== AIM OF THE TASK ==
Every entry that follows should be repeated exactly; drop the images.

== ENTRIES SHOWN ==

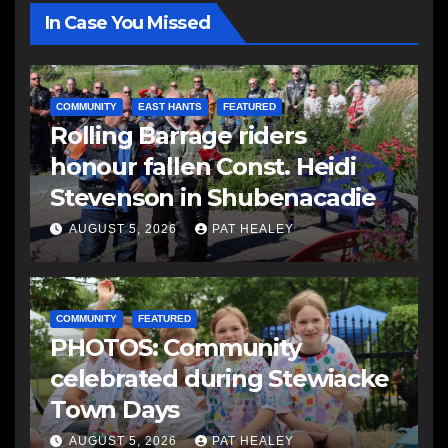
In Case You Missed
COMMUNITY
EAST HANTS
FEATURED
Rolling Barrage riders
honour fallen Const. Heidi
Stevenson in Shubenacadie
AUGUST 5, 2026
PAT HEALEY
COMMUNITY
FEATURED
PHOTOS: Community
celebrated during Stewiacke
Town Days
AUGUST 5, 2026
PAT HEALEY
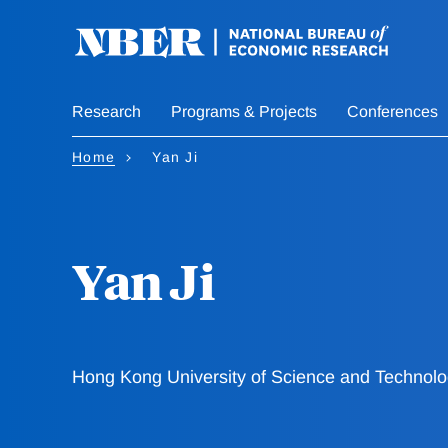
Skip
to
main
content
Research
Programs & Projects
Conferences
Home
Yan Ji
Yan Ji
Hong Kong University of Science and Technol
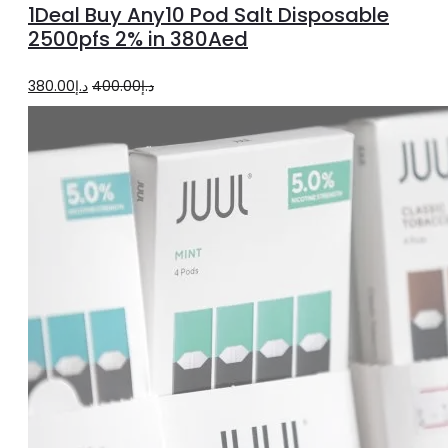
1Deal Buy Any10 Pod Salt Disposable
2500pfs 2% in 380Aed
Original
Current
380.00
د.إ
400.00
د.إ
price
price
was:
is:
د.إ400.00.
د.إ380.00.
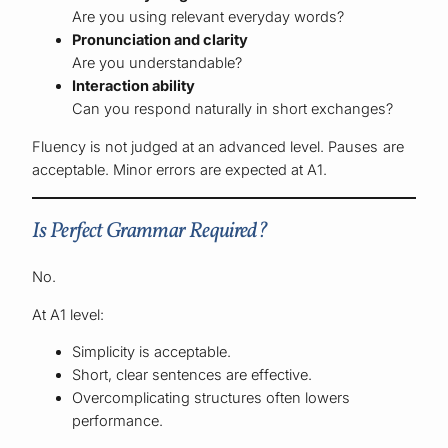
Are you using relevant everyday words?
Pronunciation and clarity
Are you understandable?
Interaction ability
Can you respond naturally in short exchanges?
Fluency is not judged at an advanced level. Pauses are
acceptable. Minor errors are expected at A1.
Is Perfect Grammar Required?
No.
At A1 level:
Simplicity is acceptable.
Short, clear sentences are effective.
Overcomplicating structures often lowers
performance.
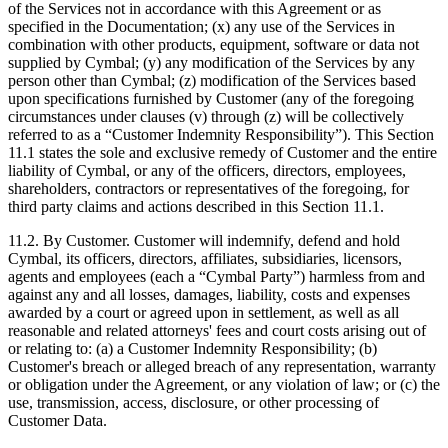
of the Services not in accordance with this Agreement or as
specified in the Documentation; (x) any use of the Services in
combination with other products, equipment, software or data not
supplied by Cymbal; (y) any modification of the Services by any
person other than Cymbal; (z) modification of the Services based
upon specifications furnished by Customer (any of the foregoing
circumstances under clauses (v) through (z) will be collectively
referred to as a “Customer Indemnity Responsibility”). This Section
11.1 states the sole and exclusive remedy of Customer and the entire
liability of Cymbal, or any of the officers, directors, employees,
shareholders, contractors or representatives of the foregoing, for
third party claims and actions described in this Section 11.1.
11.2.
By Customer. Customer will indemnify, defend and hold
Cymbal, its officers, directors, affiliates, subsidiaries, licensors,
agents and employees (each a “Cymbal Party”) harmless from and
against any and all losses, damages, liability, costs and expenses
awarded by a court or agreed upon in settlement, as well as all
reasonable and related attorneys' fees and court costs arising out of
or relating to: (a) a Customer Indemnity Responsibility; (b)
Customer's breach or alleged breach of any representation, warranty
or obligation under the Agreement, or any violation of law; or (c) the
use, transmission, access, disclosure, or other processing of
Customer Data.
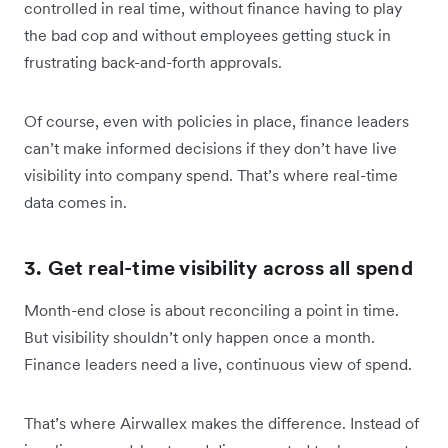
controlled in real time, without finance having to play
the bad cop and without employees getting stuck in
frustrating back-and-forth approvals.
Of course, even with policies in place, finance leaders
can’t make informed decisions if they don’t have live
visibility into company spend. That’s where real-time
data comes in.
3. Get real-time visibility across all spend
Month-end close is about reconciling a point in time.
But visibility shouldn’t only happen once a month.
Finance leaders need a live, continuous view of spend.
That’s where Airwallex makes the difference. Instead of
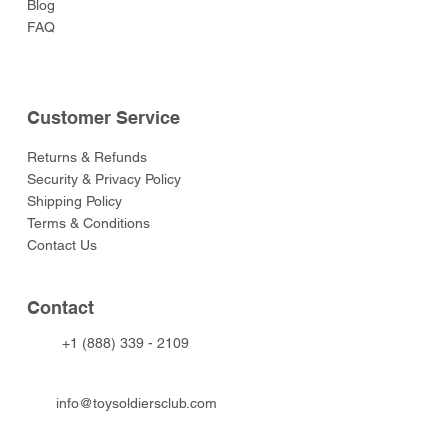
Blog
FAQ
Customer Service
Returns & Refunds
Security & Privacy Policy
Shipping Policy
Terms & Conditions
Contact Us
Contact
+1 (888) 339 - 2109
info@toysoldiersclub.com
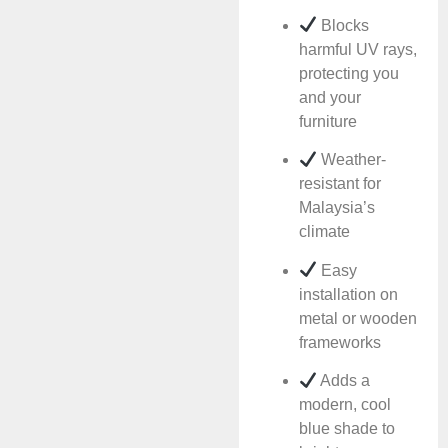
Blocks
harmful UV rays,
protecting you
and your
furniture
Weather-
resistant for
Malaysia’s
climate
Easy
installation on
metal or wooden
frameworks
Adds a
modern, cool
blue shade to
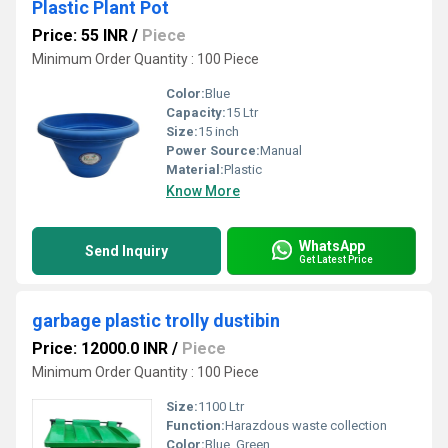
Plastic Plant Pot
Price: 55 INR
/
Piece
Minimum Order Quantity : 100 Piece
Color:
Blue
Capacity:
15 Ltr
Size:
15 inch
Power Source:
Manual
Material:
Plastic
Know More
WhatsApp
Send Inquiry
Get Latest Price
garbage plastic trolly dustibin
Price: 12000.0 INR
/
Piece
Minimum Order Quantity : 100 Piece
Size:
1100 Ltr
Function:
Harazdous waste collection
Color:
Blue, Green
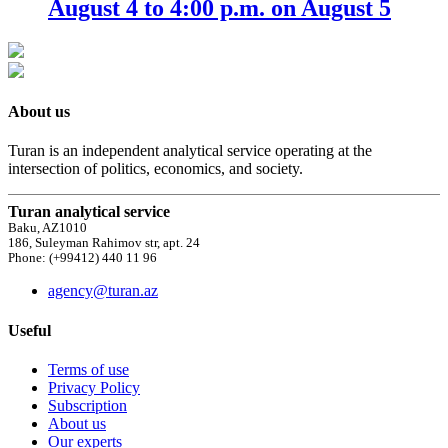
August 4 to 4:00 p.m. on August 5
About us
Turan is an independent analytical service operating at the
intersection of politics, economics, and society.
Turan analytical service
Baku, AZ1010
186, Suleyman Rahimov str, apt. 24
Phone: (+99412) 440 11 96
agency@turan.az
Useful
Terms of use
Privacy Policy
Subscription
About us
Our experts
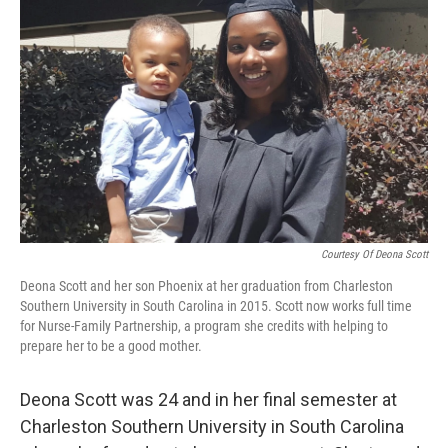
o
e
d
o
r
I
k
n
Courtesy Of Deona Scott
Deona Scott and her son Phoenix at her graduation from Charleston
Southern University in South Carolina in 2015. Scott now works full time
for Nurse-Family Partnership, a program she credits with helping to
prepare her to be a good mother.
Deona Scott was 24 and in her final semester at
Charleston Southern University in South Carolina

== SOLUTION TO THE PROBLEM ==
In Case You Missed
COMMUNITY
EAST HANTS
FEATURED
Rolling Barrage riders
honour fallen Const. Heidi
Stevenson in Shubenacadie
AUGUST 5, 2026
PAT HEALEY
COMMUNITY
FEATURED
PHOTOS: Community
celebrated during Stewiacke
Town Days
AUGUST 5, 2026
PAT HEALEY
Skip
to
main
content
Research
Programs & Projects
Conferences
Home
Yan Ji
Yan Ji
Hong Kong University of Science and Technol
1Deal Buy Any10 Pod Salt Disposable
2500pfs 2% in 380Aed
Original
Current
380.00
د.إ
400.00
د.إ
price
price
was:
is:
د.إ400.00.
د.إ380.00.
Are you using relevant everyday words?
Pronunciation and clarity
Are you understandable?
Interaction ability
Can you respond naturally in short exchanges?
Fluency is not judged at an advanced level. Pauses are
acceptable. Minor errors are expected at A1.
Is Perfect Grammar Required?
No.
At A1 level:
Simplicity is acceptable.
Short, clear sentences are effective.
Overcomplicating structures often lowers
performance.
of the Services not in accordance with this Agreement or as
specified in the Documentation; (x) any use of the Services in
combination with other products, equipment, software or data not
supplied by Cymbal; (y) any modification of the Services by any
person other than Cymbal; (z) modification of the Services based
upon specifications furnished by Customer (any of the foregoing
circumstances under clauses (v) through (z) will be collectively
referred to as a “Customer Indemnity Responsibility”). This Section
11.1 states the sole and exclusive remedy of Customer and the entire
liability of Cymbal, or any of the officers, directors, employees,
shareholders, contractors or representatives of the foregoing, for
third party claims and actions described in this Section 11.1.
11.2.
By Customer. Customer will indemnify, defend and hold
Cymbal, its officers, directors, affiliates, subsidiaries, licensors,
agents and employees (each a “Cymbal Party”) harmless from and
against any and all losses, damages, liability, costs and expenses
awarded by a court or agreed upon in settlement, as well as all
reasonable and related attorneys' fees and court costs arising out of
or relating to: (a) a Customer Indemnity Responsibility; (b)
Customer's breach or alleged breach of any representation, warranty
or obligation under the Agreement, or any violation of law; or (c) the
use, transmission, access, disclosure, or other processing of
Customer Data.
controlled in real time, without finance having to play
the bad cop and without employees getting stuck in
frustrating back-and-forth approvals.
Of course, even with policies in place, finance leaders
can’t make informed decisions if they don’t have live
visibility into company spend. That’s where real-time
data comes in.
3. Get real-time visibility across all spend
Month-end close is about reconciling a point in time.
But visibility shouldn’t only happen once a month.
Finance leaders need a live, continuous view of spend.
That’s where Airwallex makes the difference. Instead of
Blog
FAQ
Customer Service
Returns & Refunds
Security & Privacy Policy
Shipping Policy
Terms & Conditions
Contact Us
Contact
+1 (888) 339 - 2109
info@toysoldiersclub.com
Blocks
harmful UV rays,
protecting you
and your
furniture
Weather-
resistant for
Malaysia’s
climate
Easy
installation on
metal or wooden
frameworks
Adds a
modern, cool
blue shade to
Plastic Plant Pot
Price: 55 INR
/
Piece
Minimum Order Quantity : 100 Piece
Color:
Blue
Capacity:
15 Ltr
Size:
15 inch
Power Source:
Manual
Material:
Plastic
Know More
WhatsApp
Send Inquiry
Get Latest Price
garbage plastic trolly dustibin
Price: 12000.0 INR
/
Piece
Minimum Order Quantity : 100 Piece
Size:
1100 Ltr
Function:
Harazdous waste collection
Color:
Blue, Green
August 4 to 4:00 p.m. on August 5
About us
Turan is an independent analytical service operating at the
intersection of politics, economics, and society.
Turan analytical service
Baku, AZ1010
186, Suleyman Rahimov str, apt. 24
Phone: (+99412) 440 11 96
agency@turan.az
Useful
Terms of use
Privacy Policy
Subscription
About us
Our experts
o
e
d
o
r
I
k
n
Courtesy Of Deona Scott
Deona Scott and her son Phoenix at her graduation from Charleston
Southern University in South Carolina in 2015. Scott now works full time
for Nurse-Family Partnership, a program she credits with helping to
prepare her to be a good mother.
Deona Scott was 24 and in her final semester at
Charleston Southern University in South Carolina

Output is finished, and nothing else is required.